Carbon Taxes with Universal Dividends

Date: 12 May 2009 | posted in: Energy, environment | 0 Facebooktwitterredditmail

In 2009 a vigorous debate is taking place at the state, national and international level about the best way to reduce carbon emissions.  Currently there are two leading proposals.  One is a carbon cap with emission permits auctioned off and the money generated returned to Americans on a per capita basis.  Peter Barnes, the designer of the policy, calls it cap and dividend.  More information can be found at capanddividend.org.  Another is a revenue neutral carbon tax where the money raised is used to reduce other taxes or returned in the form of dividends on a per capita basis. More information can be found at the Carbon Tax Center

A universal dividend makes a carbon cap ethical, equitable and politically effective.

Ethical – If the sky is owned by all humanity equally, then any value created from carbon caps should be distributed in equal amounts to everyone.

Equitable – A cap on carbon will raise the price of energy and energy intensive goods and services.
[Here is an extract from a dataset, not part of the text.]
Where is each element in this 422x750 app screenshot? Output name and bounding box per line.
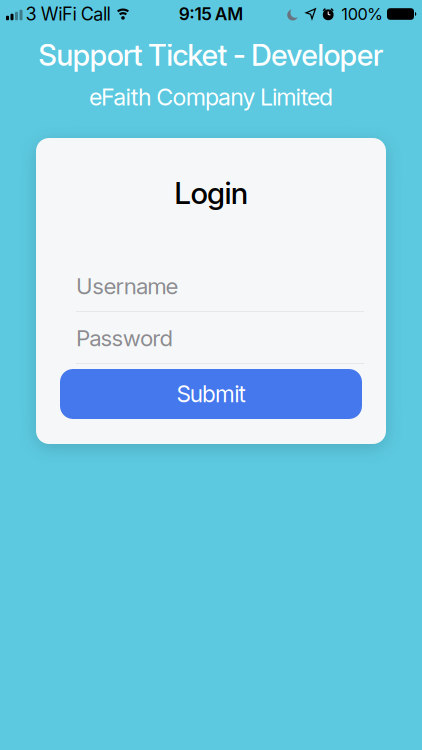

A universal dividend will especially help low and middle income households absorb and manage those cost increases. Indeed, lower income households, on average, should receive back more in dividends than they pay in higher prices for fuels and products.

Politically Effective – Per capita dividends will enhance public acceptance of a carbon cap by largely or completely offsetting the negative economic impacts on tens of millions of households. In the early years of the cap, the price of carbon (along with energy and most consumer products) will increase as we establish a market price that will encourage supplies and manufacturers to substitute existing energy sources for low carbon fuels. But since the dividends rise as the value of carbon rises, the net impact on most households will be small.

In the mid 1990s a bill that contained several of the key elements of the current leading policies was designed by ILSR and debated in the Minnesota legislature.  The bill would have imposes a carbon tax equivalent to $50 per ton with the money returned via a tax shift or as a per capita dividend.  In preparation for the debate ILSR conducted a number of studies about the policy’s impact on various sectors of the Minnesota economy, including energy intensive business, agriculture, low income households and small businesses.